As today’s banking becomes more and more digital, clients are rapidly moving from traditional to digital channels. Islamic banks are responding to this behavioral change by adding more channels and increasing security to keep risks and client experience consistent and positive. Online banking and innovation may drive customer convenience, but may also give rise to more and new vulnerabilities. By adding new access points for criminals, we are also increasing the risk of cross-channel attacks. Cybersecurity vulnerabilities are the main cause of any form of financial crime. Whether we call it smuggling, smurfing, fraud or terrorism, it is a global problem that banks need to address and solve. FADI YAZBECK delves further.
Managing risk in financial institutions is an ongoing challenge, the impact of which affects many regions across the world, including the Middle East. The UAE is considered one of the most highly targeted countries in the world for cyberattacks, with Saudi Arabia the country with the highest email spam rate. In 2017, more than 3.6 million people within the UAE were affected by cyberattacks.
In 2018, McAfee and CSIS examined and quantified the global economic cost of cybercrime. They rated the UAE as the second-most targeted country in the world for cybercrime, costing the Emirates an estimated US$1.4 billion every year, according to McAfee’s report, ‘The Economic Impact of Cybercrime — No Slowing Down’.
Moreover, according to PwC’s ‘21st CEO Survey’, leaders in the Middle East rank fears around cyber threats higher compared to other regions, while the fear of cybercrime as a risk has risen significantly from 24% in 2017 to 40% in 2018.
The Middle East is particularly inclined to cyberattacks, as there are many companies with large amounts of liquid capital, and there is also a high number of global foreign nationals living and working with access to foreign or global networks and data.
There has also been a tendency for some countries to lag behind in upgrading cybersecurity and related technology to global standards.
At the same time, the speed of expansion of smart technologies, along with the proliferation of internet of things devices, is raising further vulnerabilities to such attacks.
Cyberattacks are not just a technology issue but also a major legal risk. Regulators are responding to this threat with new cyber and data laws. New audit powers and mandatory reporting requirements are putting businesses in the spotlight, and a serious attack could mean significant reputational and financial impact and loss of customers.
In the UAE, for example, cybercrime law has been in force since the 27th August 2012 and comprises 51 articles, most of which set out specific cybercrimes and prescribe the applicable penalty for each crime.
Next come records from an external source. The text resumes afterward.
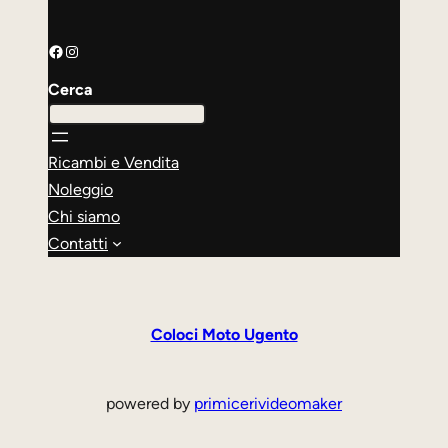
Facebook
Instagram
Cerca
Ricambi e Vendita
Noleggio
Chi siamo
Contatti
Coloci Moto Ugento
powered by
primicerivideomaker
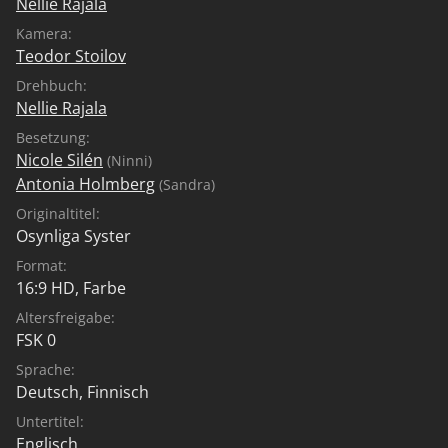
Nellie Rajala
Kamera:
Teodor Stoilov
Drehbuch:
Nellie Rajala
Besetzung:
Nicole Silén
(Ninni)
Antonia Holmberg
(Sandra)
Originaltitel:
Osynliga Syster
Format:
16:9 HD, Farbe
Altersfreigabe:
FSK 0
Sprache:
Deutsch
,
Finnisch
Untertitel:
Englisch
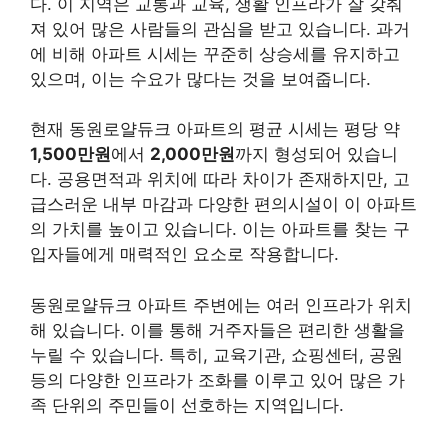
다. 이 지역은 교통과 교육, 생활 인프라가 잘 갖춰
져 있어 많은 사람들의 관심을 받고 있습니다. 과거
에 비해 아파트 시세는 꾸준히 상승세를 유지하고
있으며, 이는 수요가 많다는 것을 보여줍니다.
현재 동원로얄듀크 아파트의 평균 시세는 평당 약
1,500만원
에서
2,000만원
까지 형성되어 있습니
다. 공용면적과 위치에 따라 차이가 존재하지만, 고
급스러운 내부 마감과 다양한 편의시설이 이 아파트
의 가치를 높이고 있습니다. 이는 아파트를 찾는 구
입자들에게 매력적인 요소로 작용합니다.
동원로얄듀크 아파트 주변에는 여러 인프라가 위치
해 있습니다. 이를 통해 거주자들은 편리한 생활을
누릴 수 있습니다. 특히,
교육기관, 쇼핑센터, 공원
등의 다양한 인프라가 조화를 이루고 있어 많은 가
족 단위의 주민들이 선호하는 지역입니다.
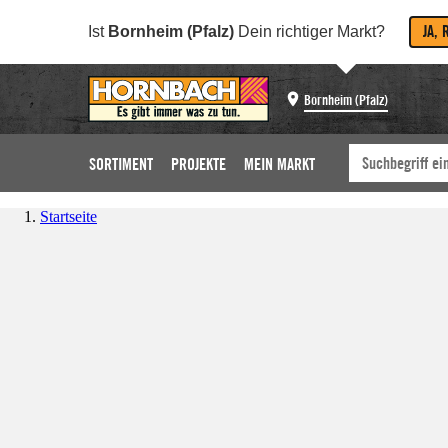
JA, 
Ist
Bornheim (Pfalz)
Dein richtiger Markt?
Bornheim (Pfalz)
SORTIMENT
PROJEKTE
MEIN MARKT
Startseite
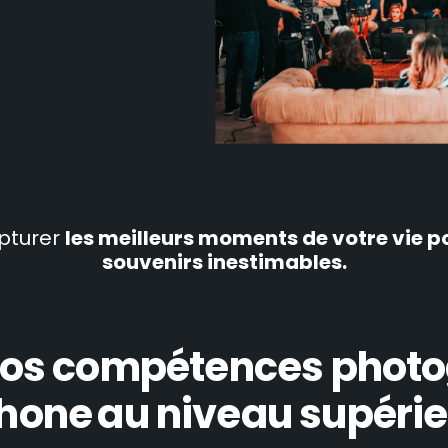
pturer
les meilleurs moments de votre vie po
souvenirs inestimables.
 vos compétences photo
Phone
au niveau supérie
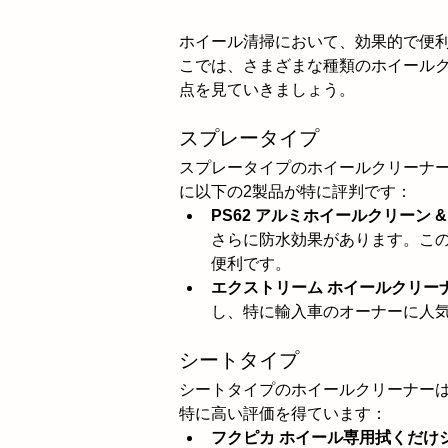
ホイール清掃において、効果的で便
こでは、さまざまな種類のホイール
点を見ていきましょう。
スプレータイプ
スプレータイプのホイールクリーナ
に以下の2製品が特に評判です：
PS62 アルミホイールクリーン 
さらに防水効果があります。こ
便利です。
エクストリーム ホイールクリーナー
し、特に輸入車のオーナーに人
シートタイプ
シートタイプのホイールクリーナー
特に高い評価を得ています：
フクピカ ホイール専用拭くだけ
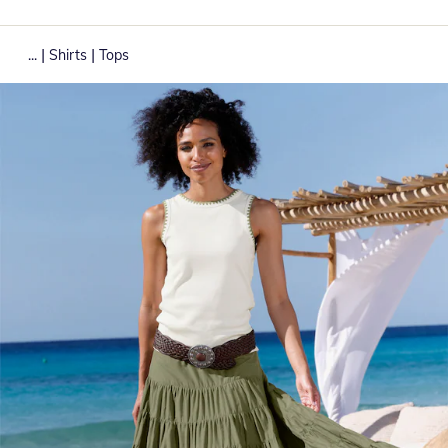
|
|
...
Shirts
Tops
Still, Islamic banks should not rely on regulators to tell them what they need to do to safeguard their systems, as this is not enough to protect their business. Regulators cannot always follow the pace of technological evolution in time.
Cybercrime can result in significant losses in both revenue and reputation for Islamic banks, along with the interruption of their daily operations. From a broader perspective, it can even impact the overall digital landscape by shaking clients’ trust and confidence in conducting transactions online.
In such a challenging environment, Islamic banks need to secure their operations using the proper technology and screening tools, which will provide the necessary transparency and consistency of information and will reduce compliance costs.
The market is offering solutions to protect the Islamic banking sector from financial crime and prevent cyberattacks.
A comprehensive solution should cover fraud prevention, watch-list screening, anti-money laundering and the know-your-customer process, delivering industry-leading levels of detection with the lowest rates of false positives.
The ideal solution builds a customer’s financial behavior DNA to detect and stop suspicious transactions that deviate from normal and expected behavior.
Furthermore, the product becomes even stronger with the addition of an artificial intelligence (AI)-powered financial profiling tool.
This kind of tool can assist banks in improving the seamless and frictionless nature of their customer journeys and experience they offer by focusing their financial crime detection efforts on areas of higher risk.
AI tools can enhance detection sophistication and, by better understanding what can be considered normal for a given customer concerning their own and their peer groups’ financial behavior, reduce the need for banks to seek this additional level of verification when it is not needed.
This means that financial crime mitigation efforts, including anti-money laundering, can be focused on higher risk groups. The use of AI is an essential component in creating an intelligent Islamic bank of the future. This capability needs to be accessible to all Islamic banks, regardless of their type and size.
Improving customer journeys by creating frictionless omni-channel experiences is becoming a key priority for Islamic banks. Investment in financial mitigation capabilities that will automate their cybersecurity is becoming a must.
Islamic banks will have to enhance the protection they offer to their customers from cybersecurity and financial crime, and avoid risks of reputational damage and potentially heavy fines and large losses.